Task requirements:
Look for the word "займа" in the entries and copy every line where it shows up.

Records for the exercise:
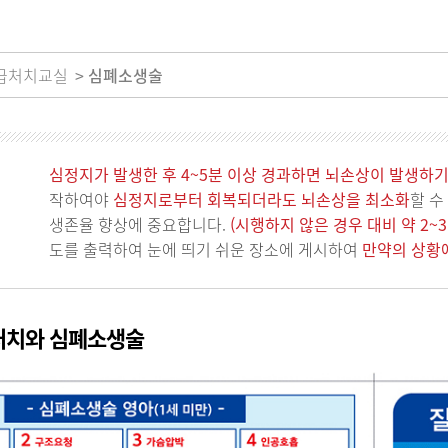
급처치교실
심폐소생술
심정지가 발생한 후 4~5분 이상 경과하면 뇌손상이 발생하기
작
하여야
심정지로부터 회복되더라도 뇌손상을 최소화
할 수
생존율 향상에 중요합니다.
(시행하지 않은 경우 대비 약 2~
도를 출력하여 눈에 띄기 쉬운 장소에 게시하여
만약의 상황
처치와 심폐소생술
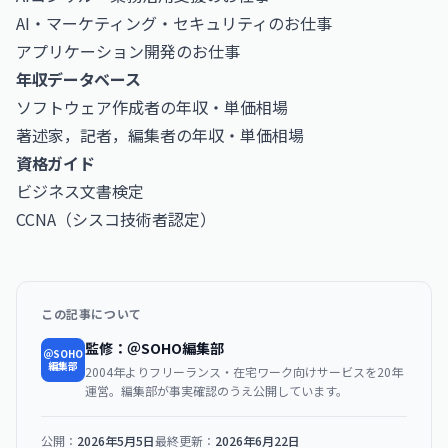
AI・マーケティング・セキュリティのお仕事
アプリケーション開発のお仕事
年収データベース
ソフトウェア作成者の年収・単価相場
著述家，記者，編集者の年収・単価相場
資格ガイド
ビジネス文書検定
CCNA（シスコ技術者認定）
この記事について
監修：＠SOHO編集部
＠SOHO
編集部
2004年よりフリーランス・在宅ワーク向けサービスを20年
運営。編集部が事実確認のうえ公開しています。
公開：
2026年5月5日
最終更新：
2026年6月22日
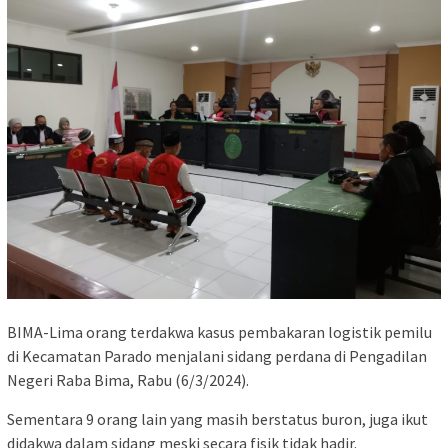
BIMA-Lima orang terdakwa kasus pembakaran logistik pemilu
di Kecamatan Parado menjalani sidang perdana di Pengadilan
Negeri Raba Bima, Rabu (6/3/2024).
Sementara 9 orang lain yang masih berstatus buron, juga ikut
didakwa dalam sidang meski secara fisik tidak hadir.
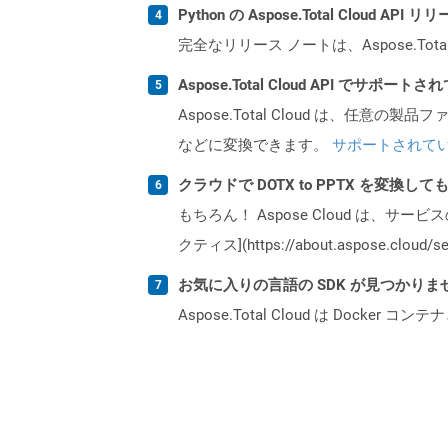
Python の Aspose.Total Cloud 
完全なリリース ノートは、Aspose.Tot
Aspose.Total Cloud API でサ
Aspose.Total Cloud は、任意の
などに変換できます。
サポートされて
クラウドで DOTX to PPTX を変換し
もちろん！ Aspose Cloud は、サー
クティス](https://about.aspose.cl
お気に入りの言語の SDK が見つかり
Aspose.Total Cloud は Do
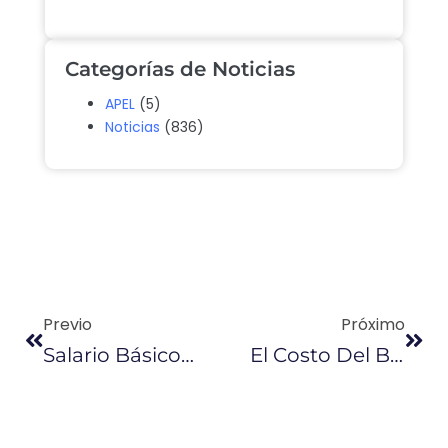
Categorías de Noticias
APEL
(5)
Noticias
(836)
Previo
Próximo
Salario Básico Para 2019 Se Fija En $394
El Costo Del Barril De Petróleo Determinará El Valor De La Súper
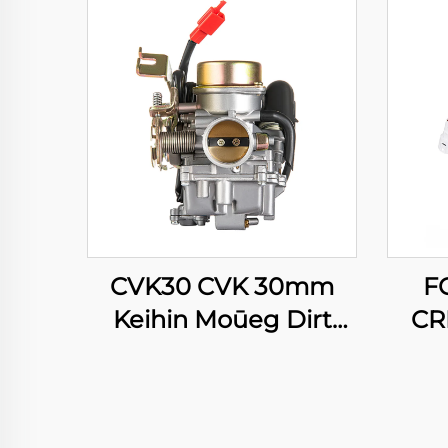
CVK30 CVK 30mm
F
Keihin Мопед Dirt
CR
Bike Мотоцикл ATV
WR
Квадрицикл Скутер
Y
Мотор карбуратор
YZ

==

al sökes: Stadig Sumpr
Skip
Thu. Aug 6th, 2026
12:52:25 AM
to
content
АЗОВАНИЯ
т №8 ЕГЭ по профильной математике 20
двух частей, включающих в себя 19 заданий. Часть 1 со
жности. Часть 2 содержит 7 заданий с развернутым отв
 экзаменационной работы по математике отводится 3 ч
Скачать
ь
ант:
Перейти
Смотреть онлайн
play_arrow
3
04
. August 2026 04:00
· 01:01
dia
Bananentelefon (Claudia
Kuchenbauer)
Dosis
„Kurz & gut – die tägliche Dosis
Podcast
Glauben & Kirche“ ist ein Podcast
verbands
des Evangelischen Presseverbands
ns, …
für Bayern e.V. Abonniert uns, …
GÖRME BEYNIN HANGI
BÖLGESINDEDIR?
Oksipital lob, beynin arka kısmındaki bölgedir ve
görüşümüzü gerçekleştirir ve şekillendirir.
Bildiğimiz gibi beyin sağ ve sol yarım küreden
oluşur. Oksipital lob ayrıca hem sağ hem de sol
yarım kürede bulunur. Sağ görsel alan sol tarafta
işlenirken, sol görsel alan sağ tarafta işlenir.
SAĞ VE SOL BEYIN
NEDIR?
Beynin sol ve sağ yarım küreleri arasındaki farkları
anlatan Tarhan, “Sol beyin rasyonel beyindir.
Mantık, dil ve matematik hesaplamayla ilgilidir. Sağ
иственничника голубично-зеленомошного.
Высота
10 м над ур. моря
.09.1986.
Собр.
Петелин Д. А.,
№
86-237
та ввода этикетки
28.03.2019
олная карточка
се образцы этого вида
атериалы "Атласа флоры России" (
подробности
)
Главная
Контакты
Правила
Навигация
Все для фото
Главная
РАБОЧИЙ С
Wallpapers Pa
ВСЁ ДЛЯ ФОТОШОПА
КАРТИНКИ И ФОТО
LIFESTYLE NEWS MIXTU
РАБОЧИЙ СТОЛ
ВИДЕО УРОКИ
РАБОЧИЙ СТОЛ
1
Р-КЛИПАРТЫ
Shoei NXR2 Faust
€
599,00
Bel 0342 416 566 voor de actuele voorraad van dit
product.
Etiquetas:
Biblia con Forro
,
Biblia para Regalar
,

--

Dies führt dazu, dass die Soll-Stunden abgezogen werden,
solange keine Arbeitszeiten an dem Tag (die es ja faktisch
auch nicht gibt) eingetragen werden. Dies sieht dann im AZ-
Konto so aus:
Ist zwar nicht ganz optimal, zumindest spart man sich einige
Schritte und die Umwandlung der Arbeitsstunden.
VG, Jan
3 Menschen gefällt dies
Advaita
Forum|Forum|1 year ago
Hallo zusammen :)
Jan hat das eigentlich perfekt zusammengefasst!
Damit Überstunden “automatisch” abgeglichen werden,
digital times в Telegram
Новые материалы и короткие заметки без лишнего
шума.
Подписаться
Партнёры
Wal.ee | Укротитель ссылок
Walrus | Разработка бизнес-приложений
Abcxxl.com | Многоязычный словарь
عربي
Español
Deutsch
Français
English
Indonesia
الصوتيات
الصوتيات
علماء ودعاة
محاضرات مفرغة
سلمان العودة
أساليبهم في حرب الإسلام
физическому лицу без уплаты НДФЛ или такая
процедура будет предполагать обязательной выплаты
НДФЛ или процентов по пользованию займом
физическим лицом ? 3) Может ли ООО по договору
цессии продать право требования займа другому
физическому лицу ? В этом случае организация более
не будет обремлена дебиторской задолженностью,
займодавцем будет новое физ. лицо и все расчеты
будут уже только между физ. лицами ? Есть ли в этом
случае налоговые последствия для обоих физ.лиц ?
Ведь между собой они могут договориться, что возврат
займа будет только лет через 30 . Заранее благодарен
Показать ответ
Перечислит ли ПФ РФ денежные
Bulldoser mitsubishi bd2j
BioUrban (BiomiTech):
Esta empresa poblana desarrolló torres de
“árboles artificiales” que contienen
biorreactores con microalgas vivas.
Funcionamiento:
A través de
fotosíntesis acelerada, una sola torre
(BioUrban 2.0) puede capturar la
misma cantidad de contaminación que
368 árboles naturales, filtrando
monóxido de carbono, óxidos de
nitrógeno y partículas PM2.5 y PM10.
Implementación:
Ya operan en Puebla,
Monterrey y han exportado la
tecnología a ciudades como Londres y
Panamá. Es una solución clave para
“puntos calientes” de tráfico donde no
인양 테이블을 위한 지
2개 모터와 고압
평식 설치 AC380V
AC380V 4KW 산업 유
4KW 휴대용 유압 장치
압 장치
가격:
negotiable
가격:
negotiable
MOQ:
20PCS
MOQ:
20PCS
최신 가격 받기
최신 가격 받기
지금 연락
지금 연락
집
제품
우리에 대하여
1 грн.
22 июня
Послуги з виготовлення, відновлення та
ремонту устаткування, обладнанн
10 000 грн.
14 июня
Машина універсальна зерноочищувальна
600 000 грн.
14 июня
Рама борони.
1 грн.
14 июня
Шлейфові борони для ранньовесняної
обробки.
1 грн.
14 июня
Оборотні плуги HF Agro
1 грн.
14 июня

Written answer:
цессии продать право требования займа другому
займа будет только лет через 30 . Заранее благодарен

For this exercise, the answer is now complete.